Theatro Municipal completa 108 anos e faz festa para público com programação grátis

Theatro Municipal completa 108 anos com vasta programação
gratuita para o público (Foto: Vânia Laranjeira/ Divulgação)
Celebração será nesta sexta-feira e eventos começam às 9h30. Entre atrações, banda, balé, música, dança e visitas guiadas.
Sexta-feira (14) é dia de festa no Theatro Municipal, no Centro do Rio. E como acontece tradicionalmente, para celebrar seus 108 anos, o teatro vai estar de portas abertas para receber o público para uma extensa programação com os corpos de balé, coro e orquestra em exibições de balé, música, dança e ópera e visitas guiadas, a partir das 9h30. E o que é melhor: todos os espetáculos são gratuitos.
André Lazaroni, o secretário Estadual de Cultura e diretor do Theatro Municipal, garante que a programação não sofreu qualquer alteração por conta da crise financeira do estado. E que, embora não seja uma contrapartida, doações de alimentos para os funcionários que estão sem receber desde maio são bem-vindas.
“Essa vasta programação gratuita já é uma tradicional no aniversário do Theatro e os próprios funcionários não abrem mão disso. É um compromisso dos artistas e funcionários com o público. A entrada franca não está condicionada à doação de alimentos. Mas a campanha de arrecadação para ajudar o pessoal que está sem salário continua “, disse Lazaroni, que vai propor um acordo para que a bilheteria dos espetáculos “Carmina Burana” da programação deste mês sejam todas revertidas em benefício dos funcionários.
A programação de aniversário começa às 9h30 de sexta-feira, a apresentação da Banda dos Fuzileiros Navais, na escadaria. Logo em seguida, entra em cena a Academia de Ópera Bidu Sayão. Ao meio-dia é a vez dos alunos da Escola Estadual de Dança Maria Olenewa, que vão apresentar três balés.
No foyer do teatro será encenado o balé “A morte do cisne”. O espetáculo será repetido às 16h30, no Salão Assyrio. E o encerramento será com chave de ouro, às 20h, com a participação da orquestra sinfônica, coro e balé do Municipal na cantata “ Carmina Burana”.

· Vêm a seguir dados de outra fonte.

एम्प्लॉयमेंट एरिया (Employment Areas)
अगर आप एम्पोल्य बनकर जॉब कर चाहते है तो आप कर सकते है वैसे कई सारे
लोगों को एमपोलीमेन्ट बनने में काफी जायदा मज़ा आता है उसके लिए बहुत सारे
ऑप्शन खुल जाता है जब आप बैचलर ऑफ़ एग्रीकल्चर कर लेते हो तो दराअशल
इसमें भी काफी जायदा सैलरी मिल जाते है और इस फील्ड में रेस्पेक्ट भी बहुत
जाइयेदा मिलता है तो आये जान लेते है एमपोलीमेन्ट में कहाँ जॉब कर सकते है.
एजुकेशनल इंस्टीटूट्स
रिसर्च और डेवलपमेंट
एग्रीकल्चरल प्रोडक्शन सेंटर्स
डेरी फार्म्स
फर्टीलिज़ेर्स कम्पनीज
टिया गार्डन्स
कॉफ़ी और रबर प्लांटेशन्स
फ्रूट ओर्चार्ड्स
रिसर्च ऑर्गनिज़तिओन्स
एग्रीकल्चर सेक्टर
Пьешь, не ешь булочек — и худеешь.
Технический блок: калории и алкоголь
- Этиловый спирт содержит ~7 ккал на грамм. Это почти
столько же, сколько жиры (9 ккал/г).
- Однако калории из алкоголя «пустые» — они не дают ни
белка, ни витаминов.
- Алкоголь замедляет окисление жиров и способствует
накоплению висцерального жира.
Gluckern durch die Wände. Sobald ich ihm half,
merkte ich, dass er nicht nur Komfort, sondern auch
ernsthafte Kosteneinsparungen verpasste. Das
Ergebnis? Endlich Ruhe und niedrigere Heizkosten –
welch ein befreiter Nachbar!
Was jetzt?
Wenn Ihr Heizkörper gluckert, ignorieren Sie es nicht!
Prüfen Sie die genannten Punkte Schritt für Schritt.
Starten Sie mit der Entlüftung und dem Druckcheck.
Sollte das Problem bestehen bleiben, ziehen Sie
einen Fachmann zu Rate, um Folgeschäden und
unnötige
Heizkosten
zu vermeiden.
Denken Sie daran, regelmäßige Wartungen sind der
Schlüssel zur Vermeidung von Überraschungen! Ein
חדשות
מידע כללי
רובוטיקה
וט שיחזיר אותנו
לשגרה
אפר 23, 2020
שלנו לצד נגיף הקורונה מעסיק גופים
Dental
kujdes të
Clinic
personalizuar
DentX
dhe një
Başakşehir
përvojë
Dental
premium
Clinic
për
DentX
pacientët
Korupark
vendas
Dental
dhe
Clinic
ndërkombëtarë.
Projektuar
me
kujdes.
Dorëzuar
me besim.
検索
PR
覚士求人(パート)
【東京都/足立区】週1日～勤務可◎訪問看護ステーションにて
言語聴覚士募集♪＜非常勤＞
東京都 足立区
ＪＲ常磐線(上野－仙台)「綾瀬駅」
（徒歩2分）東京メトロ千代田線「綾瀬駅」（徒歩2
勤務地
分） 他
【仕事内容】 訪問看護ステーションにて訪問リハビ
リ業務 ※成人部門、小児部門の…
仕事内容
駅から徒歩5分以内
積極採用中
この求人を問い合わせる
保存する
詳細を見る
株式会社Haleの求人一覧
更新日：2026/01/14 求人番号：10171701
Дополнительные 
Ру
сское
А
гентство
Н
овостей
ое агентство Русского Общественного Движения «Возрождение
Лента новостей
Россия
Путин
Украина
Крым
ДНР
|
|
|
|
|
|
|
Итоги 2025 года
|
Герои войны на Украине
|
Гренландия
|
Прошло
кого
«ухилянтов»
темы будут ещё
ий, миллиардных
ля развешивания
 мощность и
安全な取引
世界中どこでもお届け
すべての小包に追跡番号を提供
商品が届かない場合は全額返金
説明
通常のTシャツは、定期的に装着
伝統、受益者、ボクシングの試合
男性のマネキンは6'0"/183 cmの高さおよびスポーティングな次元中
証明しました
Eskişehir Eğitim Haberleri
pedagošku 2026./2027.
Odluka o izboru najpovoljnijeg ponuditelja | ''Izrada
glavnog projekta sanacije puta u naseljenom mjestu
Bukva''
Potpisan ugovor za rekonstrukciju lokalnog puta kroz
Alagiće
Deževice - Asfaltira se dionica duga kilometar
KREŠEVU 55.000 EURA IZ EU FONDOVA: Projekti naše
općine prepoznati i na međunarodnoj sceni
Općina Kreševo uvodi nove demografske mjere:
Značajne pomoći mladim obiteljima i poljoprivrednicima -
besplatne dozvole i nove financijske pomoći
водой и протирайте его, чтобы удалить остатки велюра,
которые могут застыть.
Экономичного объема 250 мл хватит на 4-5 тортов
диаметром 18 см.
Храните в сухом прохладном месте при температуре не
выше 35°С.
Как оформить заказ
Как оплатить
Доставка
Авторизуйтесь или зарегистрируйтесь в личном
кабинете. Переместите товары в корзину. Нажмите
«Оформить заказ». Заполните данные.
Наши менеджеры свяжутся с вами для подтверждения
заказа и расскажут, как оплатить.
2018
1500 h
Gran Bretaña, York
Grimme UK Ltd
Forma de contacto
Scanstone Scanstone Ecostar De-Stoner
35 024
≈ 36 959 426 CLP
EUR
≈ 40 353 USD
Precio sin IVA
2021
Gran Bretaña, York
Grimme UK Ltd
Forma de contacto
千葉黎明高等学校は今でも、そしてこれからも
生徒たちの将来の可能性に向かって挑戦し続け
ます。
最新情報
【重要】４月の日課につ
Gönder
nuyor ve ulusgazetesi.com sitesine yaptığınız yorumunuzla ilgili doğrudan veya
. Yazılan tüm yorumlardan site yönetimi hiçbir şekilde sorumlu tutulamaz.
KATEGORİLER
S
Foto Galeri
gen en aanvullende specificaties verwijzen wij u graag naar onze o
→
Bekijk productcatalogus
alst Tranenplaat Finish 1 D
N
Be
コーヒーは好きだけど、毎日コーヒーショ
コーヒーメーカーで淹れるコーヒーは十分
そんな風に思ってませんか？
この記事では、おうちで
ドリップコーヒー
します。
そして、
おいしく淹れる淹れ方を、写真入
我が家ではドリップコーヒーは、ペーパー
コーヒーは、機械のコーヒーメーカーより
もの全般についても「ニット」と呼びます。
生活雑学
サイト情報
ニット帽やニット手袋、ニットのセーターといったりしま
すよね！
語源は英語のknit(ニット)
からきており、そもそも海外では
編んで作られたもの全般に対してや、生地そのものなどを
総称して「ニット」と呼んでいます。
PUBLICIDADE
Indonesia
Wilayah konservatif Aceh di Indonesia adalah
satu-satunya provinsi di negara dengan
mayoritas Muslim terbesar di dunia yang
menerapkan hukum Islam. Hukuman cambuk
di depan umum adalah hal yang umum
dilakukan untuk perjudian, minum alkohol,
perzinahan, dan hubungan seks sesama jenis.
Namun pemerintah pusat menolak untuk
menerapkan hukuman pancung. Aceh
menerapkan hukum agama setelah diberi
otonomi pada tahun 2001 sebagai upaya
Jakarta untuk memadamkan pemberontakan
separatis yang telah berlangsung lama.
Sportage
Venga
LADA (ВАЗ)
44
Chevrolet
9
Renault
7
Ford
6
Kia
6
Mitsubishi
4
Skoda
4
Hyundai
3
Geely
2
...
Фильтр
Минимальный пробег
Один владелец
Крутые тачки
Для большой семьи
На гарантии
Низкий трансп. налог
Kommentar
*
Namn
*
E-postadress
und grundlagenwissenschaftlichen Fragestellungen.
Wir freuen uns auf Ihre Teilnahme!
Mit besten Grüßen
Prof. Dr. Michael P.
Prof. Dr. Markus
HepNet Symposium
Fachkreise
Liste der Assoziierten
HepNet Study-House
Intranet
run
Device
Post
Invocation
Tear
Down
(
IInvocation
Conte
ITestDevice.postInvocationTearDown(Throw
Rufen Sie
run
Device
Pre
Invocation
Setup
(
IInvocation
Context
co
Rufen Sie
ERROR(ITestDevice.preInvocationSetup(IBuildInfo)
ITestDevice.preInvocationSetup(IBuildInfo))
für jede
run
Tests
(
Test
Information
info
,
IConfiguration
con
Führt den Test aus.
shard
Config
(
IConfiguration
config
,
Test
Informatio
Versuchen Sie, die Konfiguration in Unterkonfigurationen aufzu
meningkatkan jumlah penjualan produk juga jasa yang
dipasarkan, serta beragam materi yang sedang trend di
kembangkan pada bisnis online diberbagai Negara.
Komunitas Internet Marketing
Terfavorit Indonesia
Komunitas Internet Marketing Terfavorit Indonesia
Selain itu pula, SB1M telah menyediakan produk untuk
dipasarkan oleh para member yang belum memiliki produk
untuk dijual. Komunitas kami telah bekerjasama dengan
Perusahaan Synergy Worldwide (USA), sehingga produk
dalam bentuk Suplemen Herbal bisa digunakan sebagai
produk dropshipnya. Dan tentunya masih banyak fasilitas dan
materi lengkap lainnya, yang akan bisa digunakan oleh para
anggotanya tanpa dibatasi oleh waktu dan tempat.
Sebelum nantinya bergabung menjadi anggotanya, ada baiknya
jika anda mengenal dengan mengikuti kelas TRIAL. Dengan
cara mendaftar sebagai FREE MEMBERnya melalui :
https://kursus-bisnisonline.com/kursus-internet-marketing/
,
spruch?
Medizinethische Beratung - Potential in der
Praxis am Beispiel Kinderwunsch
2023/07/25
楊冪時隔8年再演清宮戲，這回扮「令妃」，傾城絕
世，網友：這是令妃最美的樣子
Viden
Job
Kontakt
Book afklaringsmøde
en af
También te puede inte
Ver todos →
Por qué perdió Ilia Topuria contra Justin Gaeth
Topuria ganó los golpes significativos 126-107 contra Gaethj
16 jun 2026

As visitas guiadas pelas dependências do Municipal vão acontecer às 13h30, 14h, 14h30 e 15h. A distribuição de senhas será feita ao lado da estátua de Carlos Gomes. Ao final da visita, Sacha Rodrigues fará uma homenagem a seu avô, Nelson Rodrigues, lendo um texto no qual o dramaturgo conta como foi a estreia de “O Vestido de Noiva”.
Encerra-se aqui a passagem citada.